Cape Town to Casablanca ...
The mobile revolution sweeping across Africa is changing the way many Africans learn, transact, shop, play and generally organise their communities. From Cape Town to Casablanca, everything is going mobile.
Two weeks apart as the World GSM 2015 Congress rounded up in Barcelona with great innovative ideas expounded for mobile technology, Africa was also at its Mobile Show at the Sandton Convention Centre in Johannesburg-South Africa and the Social Media Week in Lagos creating their own context. The GSM Congress’ 93,000 attendees and the 200 countries represented demonstrate the verve that mobile commands in today’s world. A revolution is truly unearthing across many African cities, inspiring initiatives are taking centre stage based on mobile technologies. New rounds of licensing in the last decade has opened new markets and cleared regulatory bottlenecks for mobile money operators, uniting telecom services with banking.

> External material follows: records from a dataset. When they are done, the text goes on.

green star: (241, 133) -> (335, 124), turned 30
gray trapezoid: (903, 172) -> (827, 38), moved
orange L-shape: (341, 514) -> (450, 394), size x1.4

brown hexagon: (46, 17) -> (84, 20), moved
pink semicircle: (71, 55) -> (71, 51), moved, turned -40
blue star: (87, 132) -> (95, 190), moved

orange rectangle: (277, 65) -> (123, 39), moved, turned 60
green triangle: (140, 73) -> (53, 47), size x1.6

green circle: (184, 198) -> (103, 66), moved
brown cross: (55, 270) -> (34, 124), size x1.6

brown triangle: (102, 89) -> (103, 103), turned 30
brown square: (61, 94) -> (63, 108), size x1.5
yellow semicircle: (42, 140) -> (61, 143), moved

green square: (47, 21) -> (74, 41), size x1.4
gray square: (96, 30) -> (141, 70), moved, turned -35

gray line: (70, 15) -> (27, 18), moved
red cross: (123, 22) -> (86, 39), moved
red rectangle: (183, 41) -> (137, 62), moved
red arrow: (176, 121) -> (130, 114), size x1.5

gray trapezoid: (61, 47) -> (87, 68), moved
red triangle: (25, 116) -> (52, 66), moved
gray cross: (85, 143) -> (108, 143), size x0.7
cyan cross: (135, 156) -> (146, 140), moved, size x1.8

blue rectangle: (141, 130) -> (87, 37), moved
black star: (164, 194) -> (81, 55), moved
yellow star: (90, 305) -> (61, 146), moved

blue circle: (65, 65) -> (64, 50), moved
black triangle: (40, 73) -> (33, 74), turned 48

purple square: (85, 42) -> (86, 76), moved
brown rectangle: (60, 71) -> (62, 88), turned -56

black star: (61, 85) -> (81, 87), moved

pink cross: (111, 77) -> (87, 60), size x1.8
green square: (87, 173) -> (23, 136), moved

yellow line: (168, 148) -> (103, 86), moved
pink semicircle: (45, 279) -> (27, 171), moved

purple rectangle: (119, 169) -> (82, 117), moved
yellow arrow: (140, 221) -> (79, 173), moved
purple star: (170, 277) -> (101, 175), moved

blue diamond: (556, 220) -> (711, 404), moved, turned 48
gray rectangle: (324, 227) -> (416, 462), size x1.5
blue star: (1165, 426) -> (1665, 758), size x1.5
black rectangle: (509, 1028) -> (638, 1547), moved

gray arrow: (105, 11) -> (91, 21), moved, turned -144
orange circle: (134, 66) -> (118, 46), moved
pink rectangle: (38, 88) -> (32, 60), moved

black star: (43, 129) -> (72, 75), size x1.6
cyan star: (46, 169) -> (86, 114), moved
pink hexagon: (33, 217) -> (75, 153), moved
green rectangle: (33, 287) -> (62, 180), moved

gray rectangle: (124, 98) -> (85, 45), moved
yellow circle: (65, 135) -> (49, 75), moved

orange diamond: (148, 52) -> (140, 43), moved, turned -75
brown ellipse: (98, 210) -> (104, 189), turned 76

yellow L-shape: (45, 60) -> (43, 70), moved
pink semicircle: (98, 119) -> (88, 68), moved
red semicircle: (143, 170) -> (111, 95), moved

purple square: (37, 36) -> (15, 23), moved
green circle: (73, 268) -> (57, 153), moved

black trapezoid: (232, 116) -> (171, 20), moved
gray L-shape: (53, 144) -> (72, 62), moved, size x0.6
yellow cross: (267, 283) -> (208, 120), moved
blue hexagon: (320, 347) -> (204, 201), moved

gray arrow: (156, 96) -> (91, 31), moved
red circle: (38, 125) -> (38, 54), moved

Of the earth’s 7.5billion people, 4.5billion have access to mobile devices. Two-thirds of the new additions to mobile technology markets will be from the developing continents of Asia and Africa. Africa is the new centre for mobile, its cities are ready for business, its rural communities are yearning for more and they will find the first connection with technology on a mobile phone. Today, OrangeMoney is working to connect Cote D’Ivoire, Mali and Senegal using the expected single currency in French West Africa. MTN MobileMoney in Cote D’Ivoire is also working on connecting to AirtelMoney in Burkina Faso. MTN, Orange and Airtel are working across many African countries to establish mMoney solutions, but that is not the big story.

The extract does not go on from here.